**EXERCISE INSTRUCTIONS**
Repeat every line of the data exactly; no picture belongs in the copy.

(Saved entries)
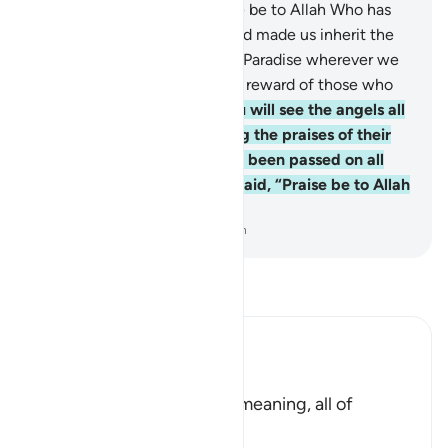
The righteous will say, “Praise be to Allah Who has
fulfilled His promise to us, and made us inherit the
˹everlasting˺ land to settle in Paradise wherever we
please.” How excellent is the reward of those who
work ˹righteousness˺!
75
.
You will see the angels all
around the Throne, glorifying the praises of their
Lord, for judgment will have been passed on all
with fairness. And it will be said, “Praise be to Allah
—Lord of all worlds!”
-
Dr. Mustafa Khattab, The Clear Quran
Read Tafsir
Ibn Kathir (Abridged)
وَقُضِىَ بَيْنَهُمْ
(And they will be judged) meaning, all of
creation.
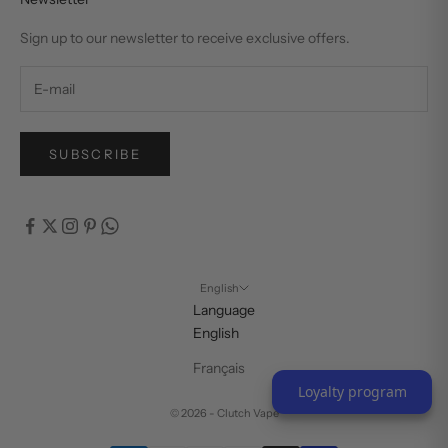
Sign up to our newsletter to receive exclusive offers.
SUBSCRIBE
English
Language
English
Français
Loyalty program
© 2026 - Clutch Vape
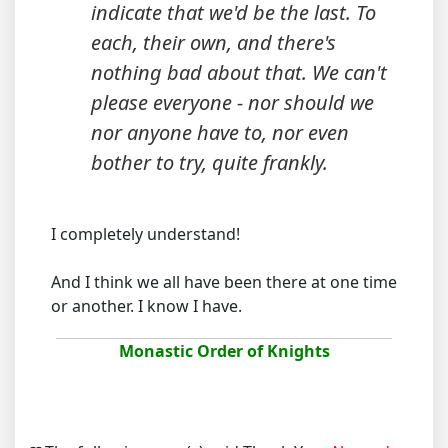
indicate that we'd be the last. To
each, their own, and there's
nothing bad about that. We can't
please everyone - nor should we
nor anyone have to, nor even
bother to try, quite frankly.
I completely understand!
And I think we all have been there at one time
or another. I know I have.
Monastic Order of Knights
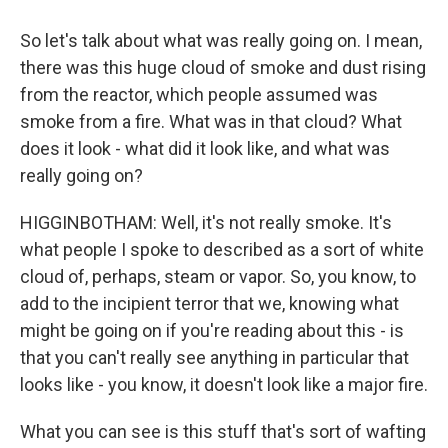
So let's talk about what was really going on. I mean,
there was this huge cloud of smoke and dust rising
from the reactor, which people assumed was
smoke from a fire. What was in that cloud? What
does it look - what did it look like, and what was
really going on?
HIGGINBOTHAM: Well, it's not really smoke. It's
what people I spoke to described as a sort of white
cloud of, perhaps, steam or vapor. So, you know, to
add to the incipient terror that we, knowing what
might be going on if you're reading about this - is
that you can't really see anything in particular that
looks like - you know, it doesn't look like a major fire.
What you can see is this stuff that's sort of wafting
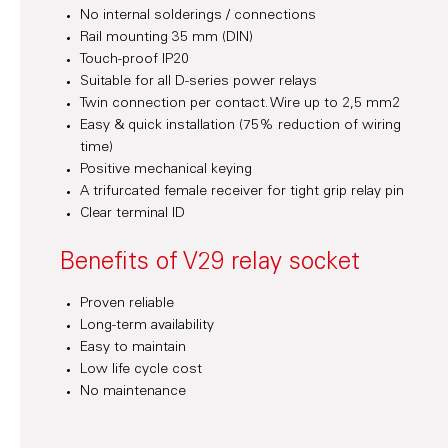
No internal solderings / connections
Rail mounting 35 mm (DIN)
Touch-proof IP20
Suitable for all D-series power relays
Twin connection per contact. Wire up to 2,5 mm2
Easy & quick installation (75% reduction of wiring
time)
Positive mechanical keying
A trifurcated female receiver for tight grip relay pin
Clear terminal ID
Benefits of V29 relay socket
Proven reliable
Long-term availability
Easy to maintain
Low life cycle cost
No maintenance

**YOUR SOLUTION**
The righteous will say, “Praise be to Allah Who has
fulfilled His promise to us, and made us inherit the
˹everlasting˺ land to settle in Paradise wherever we
please.” How excellent is the reward of those who
work ˹righteousness˺!
75
.
You will see the angels all
around the Throne, glorifying the praises of their
Lord, for judgment will have been passed on all
with fairness. And it will be said, “Praise be to Allah
—Lord of all worlds!”
-
Dr. Mustafa Khattab, The Clear Quran
Read Tafsir
Ibn Kathir (Abridged)
وَقُضِىَ بَيْنَهُمْ
(And they will be judged) meaning, all of
creation.
Sign up to our newsletter to receive exclusive offers.
SUBSCRIBE
English
Language
English
Français
Loyalty program
© 2026 - Clutch Vape
indicate that we'd be the last. To
each, their own, and there's
nothing bad about that. We can't
please everyone - nor should we
nor anyone have to, nor even
bother to try, quite frankly.
I completely understand!
And I think we all have been there at one time
or another. I know I have.
Monastic Order of Knights
So let's talk about what was really going on. I mean,
there was this huge cloud of smoke and dust rising
from the reactor, which people assumed was
smoke from a fire. What was in that cloud? What
does it look - what did it look like, and what was
really going on?
HIGGINBOTHAM: Well, it's not really smoke. It's
what people I spoke to described as a sort of white
cloud of, perhaps, steam or vapor. So, you know, to
add to the incipient terror that we, knowing what
might be going on if you're reading about this - is
that you can't really see anything in particular that
looks like - you know, it doesn't look like a major fire.
What you can see is this stuff that's sort of wafting
No internal solderings / connections
Rail mounting 35 mm (DIN)
Touch-proof IP20
Suitable for all D-series power relays
Twin connection per contact. Wire up to 2,5 mm2
Easy & quick installation (75% reduction of wiring
time)
Positive mechanical keying
A trifurcated female receiver for tight grip relay pin
Clear terminal ID
Benefits of V29 relay socket
Proven reliable
Long-term availability
Easy to maintain
Low life cycle cost
No maintenance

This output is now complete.